The Pandava prince laid down his bow and vehemently expressed his reluctance to fight the war.
Then, Lord Krishna took the initiative to help Arjuna by explaining the various facets of life and see the Truth of life and the very Creation. Arjuna was sensitised to the fact that the body and the soul were different entities with entirely opposite characteristics.

While the soul or atman is indestructible by nature, the corporal body merely housed the soul.
Arjuna was clearly told that he should not grieve over the loss of the physical bodies of his relatives because their souls would continue to exist in another body in another form.

Lord Krishna also told Arjuna about how a person could realise the ultimate truth by making a conscientious choice of following the path of Bhakthi, Jnana or Karma yoga and persuaded the Pandava warriorto fulfill his Karma to restore Dharma.
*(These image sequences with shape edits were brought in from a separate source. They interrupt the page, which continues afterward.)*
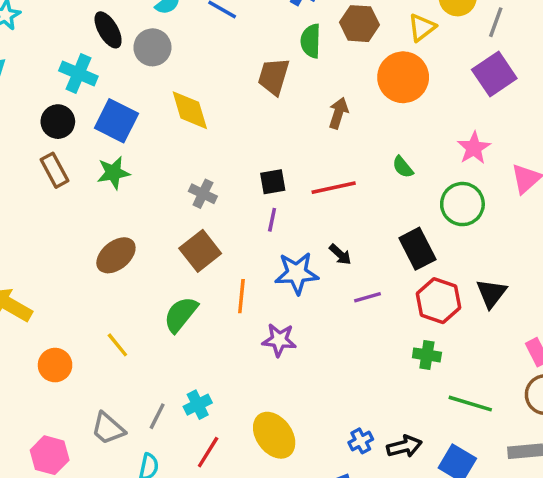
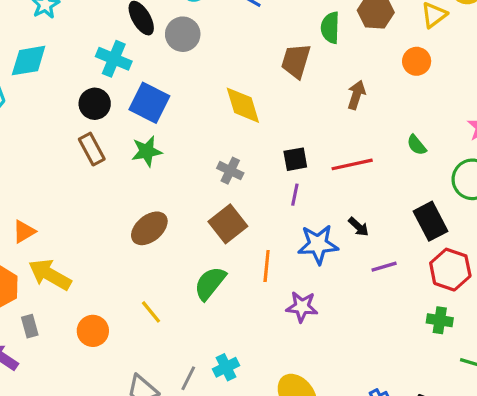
orange circle: (403, 77) -> (417, 61), size x0.6
yellow diamond: (190, 110) -> (243, 105), moved

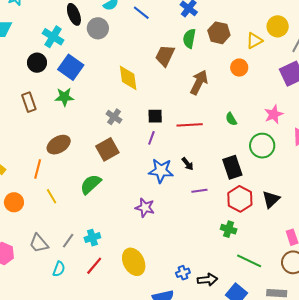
brown arrow: (356, 95) -> (199, 82), size x1.4
brown rectangle: (92, 149) -> (29, 102), moved
orange line: (267, 266) -> (38, 169), moved

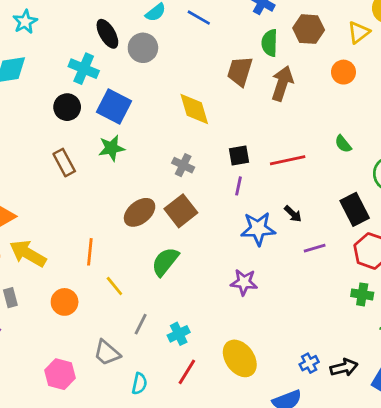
brown arrow: (199, 82) -> (282, 83), moved
brown ellipse: (59, 145) -> (140, 212), moved
gray line: (68, 241) -> (141, 324), moved

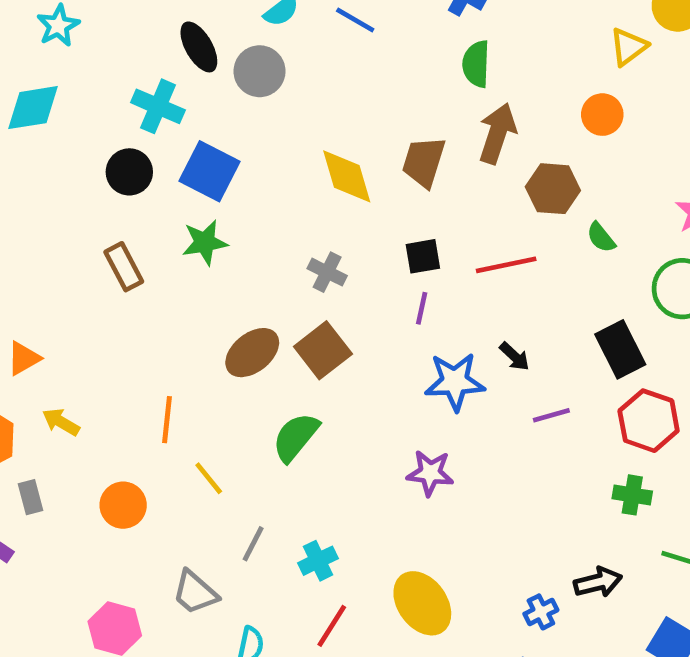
brown hexagon: (309, 29) -> (553, 189), moved
brown trapezoid: (240, 71) -> (424, 162), moved
yellow arrow: (28, 253) -> (61, 422), size x0.6
black arrow: (344, 368) -> (598, 582), moved

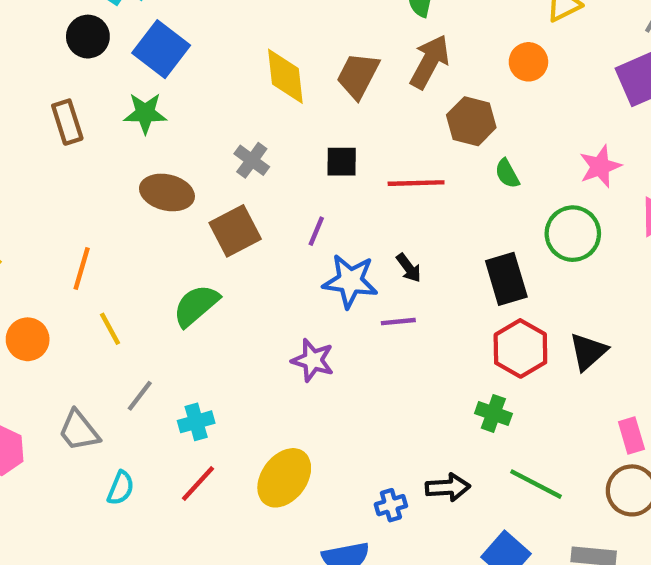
purple line: (422, 308) -> (316, 231), moved
brown ellipse: (252, 353) -> (167, 192), moved, turned 42
purple line: (551, 415) -> (398, 322), moved
yellow ellipse: (422, 603) -> (284, 478), turned 62

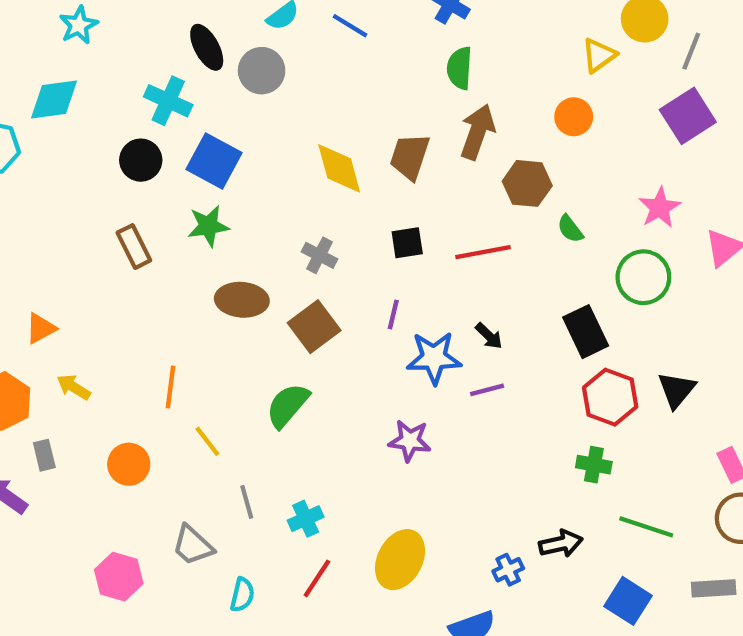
gray line: (140, 396) -> (247, 502), turned -44

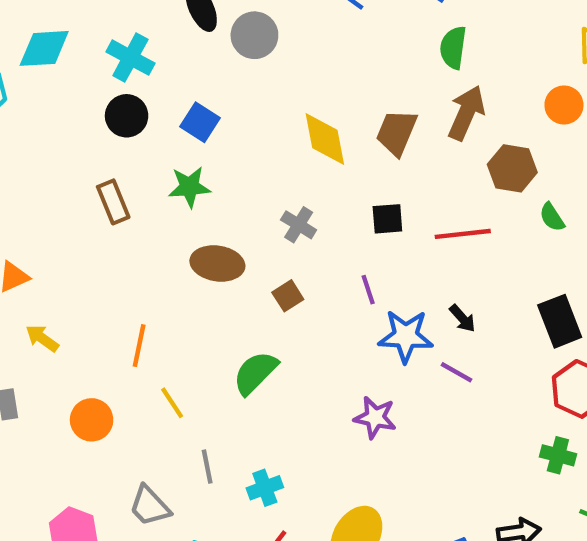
cyan cross: (168, 101) -> (130, 58), moved
blue square: (214, 161) -> (200, 122), size x0.7
purple line: (393, 314) -> (368, 290), turned -36
brown square: (314, 327) -> (288, 296), size x0.6
purple line: (487, 390) -> (457, 372), turned 40

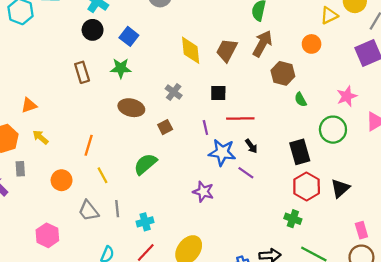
red line: (463, 234) -> (240, 119), moved
gray trapezoid: (150, 506) -> (88, 211), moved

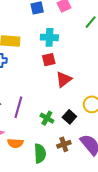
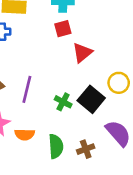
black square: (69, 117) -> (91, 99), size x1.5
brown cross: (64, 144) -> (86, 149), moved

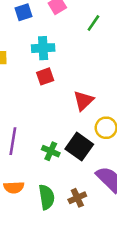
red triangle: (82, 53) -> (83, 101), moved

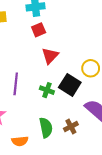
red triangle: (83, 101) -> (50, 56), moved
orange semicircle: (14, 187) -> (20, 141), moved

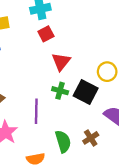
purple line: (16, 84) -> (36, 111), moved
green cross: (47, 90) -> (60, 91), moved

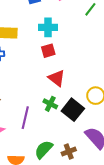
red triangle: (61, 62) -> (57, 78), turned -42
green semicircle: (63, 141) -> (44, 149), turned -132

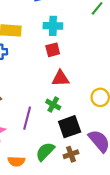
red triangle: (57, 78) -> (60, 78), turned -42
black square: (73, 110) -> (70, 127), moved, turned 30

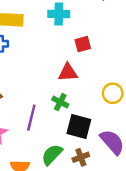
red square: (53, 50) -> (83, 44), moved
black square: (70, 127) -> (79, 127), turned 35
The rest is history.

 Krishna’s advice to Arjuna is the famous Bhagvad Gita.  It has been analysed, commented upon and translated into just about every language in the world.

The relevance of its content has been vastly recognised by philosophers, seers, theologists, artists, scientists, professionals, amateurs and the common man alike.

The karma theory propounded in the good book has been variously understood by the humanity through the proverb as you sow, so you reap and Newton’s third law which says every action has an equal and opposite reaction.

In such a scenario, one would think that the world we live in would have been relieved of all ills and would be a sanitized utopia.

Sadly enough, that is not the case because human race has largely failed in the art of translating theory into practice.

The day we realise that lofty philosophy does not lie in the realms of the abstract and is meant to be practised, we can hope to live in a spiritually evolved and harmonious society.